The disinvestment proposal is being pushed by the Modi government in the face of massive opposition by trade unions too. In November last year, various trade unions had come together in New Delhi to hold a two-day protest demonstration on Parliament Street against the proposed privatisation of the steel plant.

“It goes to the credit of the Congress party that the Panchayati Raj system was extended to tribal areas through the enactment of legislation in the year 1996. But disinvestment of the Nagarnar Steel Plant is a classic case of how disadvantaged tribal communities in the country are being shortchanged of the rights granted to them through this legislation behind the façade of economic liberalisation,” Arvind Netam, a former Congress MP from the Kanker Lok Sabha constituency (now in Chhattisgarh) of undivided Madhya Pradesh.

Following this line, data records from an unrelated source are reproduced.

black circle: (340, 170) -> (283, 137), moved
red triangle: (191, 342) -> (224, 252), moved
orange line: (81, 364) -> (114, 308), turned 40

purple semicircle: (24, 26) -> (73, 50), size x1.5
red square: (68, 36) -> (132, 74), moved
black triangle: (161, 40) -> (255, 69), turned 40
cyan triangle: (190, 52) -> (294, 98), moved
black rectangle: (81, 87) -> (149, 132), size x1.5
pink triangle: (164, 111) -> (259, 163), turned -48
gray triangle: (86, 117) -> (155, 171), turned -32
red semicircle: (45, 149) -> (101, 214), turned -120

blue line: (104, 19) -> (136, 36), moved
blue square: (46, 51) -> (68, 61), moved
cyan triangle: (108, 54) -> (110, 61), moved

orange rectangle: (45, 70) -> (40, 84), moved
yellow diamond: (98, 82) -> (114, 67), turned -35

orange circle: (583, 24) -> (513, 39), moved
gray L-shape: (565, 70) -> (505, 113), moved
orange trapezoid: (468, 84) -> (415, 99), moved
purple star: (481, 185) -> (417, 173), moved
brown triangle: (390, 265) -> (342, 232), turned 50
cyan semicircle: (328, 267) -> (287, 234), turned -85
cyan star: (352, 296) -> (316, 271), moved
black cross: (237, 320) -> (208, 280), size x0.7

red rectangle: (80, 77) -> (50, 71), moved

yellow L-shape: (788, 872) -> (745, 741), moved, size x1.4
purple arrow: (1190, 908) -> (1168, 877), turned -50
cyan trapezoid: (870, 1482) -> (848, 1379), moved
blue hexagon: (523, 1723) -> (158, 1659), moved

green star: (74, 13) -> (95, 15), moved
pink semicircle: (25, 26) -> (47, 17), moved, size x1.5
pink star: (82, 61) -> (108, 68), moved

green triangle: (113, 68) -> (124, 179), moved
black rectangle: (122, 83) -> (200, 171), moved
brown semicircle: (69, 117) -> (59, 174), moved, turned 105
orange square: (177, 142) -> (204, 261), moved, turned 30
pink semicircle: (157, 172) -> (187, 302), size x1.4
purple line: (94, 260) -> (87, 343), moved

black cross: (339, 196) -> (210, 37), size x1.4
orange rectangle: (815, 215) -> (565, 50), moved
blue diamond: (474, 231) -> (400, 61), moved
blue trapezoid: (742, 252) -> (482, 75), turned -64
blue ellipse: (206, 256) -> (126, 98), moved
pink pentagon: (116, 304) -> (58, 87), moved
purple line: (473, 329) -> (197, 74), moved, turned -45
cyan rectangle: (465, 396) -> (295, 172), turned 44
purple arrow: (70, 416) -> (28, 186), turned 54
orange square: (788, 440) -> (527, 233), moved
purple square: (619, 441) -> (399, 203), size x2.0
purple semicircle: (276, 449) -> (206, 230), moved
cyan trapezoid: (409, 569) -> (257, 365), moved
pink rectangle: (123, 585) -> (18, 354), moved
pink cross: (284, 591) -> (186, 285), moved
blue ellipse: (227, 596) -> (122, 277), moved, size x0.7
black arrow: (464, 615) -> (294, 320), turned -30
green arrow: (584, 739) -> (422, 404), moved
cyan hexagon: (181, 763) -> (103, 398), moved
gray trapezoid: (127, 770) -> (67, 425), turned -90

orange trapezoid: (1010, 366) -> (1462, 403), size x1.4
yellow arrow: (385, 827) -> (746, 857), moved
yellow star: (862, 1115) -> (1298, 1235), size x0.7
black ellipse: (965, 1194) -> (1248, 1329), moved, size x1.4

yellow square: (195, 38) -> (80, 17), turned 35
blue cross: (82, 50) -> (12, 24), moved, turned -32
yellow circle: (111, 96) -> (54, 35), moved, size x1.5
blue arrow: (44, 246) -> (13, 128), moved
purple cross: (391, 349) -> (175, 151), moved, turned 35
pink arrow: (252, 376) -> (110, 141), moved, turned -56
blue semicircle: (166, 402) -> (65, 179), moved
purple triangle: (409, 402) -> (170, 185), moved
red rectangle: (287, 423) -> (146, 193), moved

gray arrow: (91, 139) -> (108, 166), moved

Netam also alleged that the ruling dispensation is following a no-holds-barred policy of crony capitalism in which public sector units, which are assets of the public in the hands of the government, are being sold for no particular reason. “In this process, tribal communities are being dispossessed of their very basic rights over Jal (water), jungle (forests) and jameen (land). The ruling dispensation should seriously consider the long-term outcomes of applying this lopsided policy in a tribal area,” he added.

The writer is an independent journalist.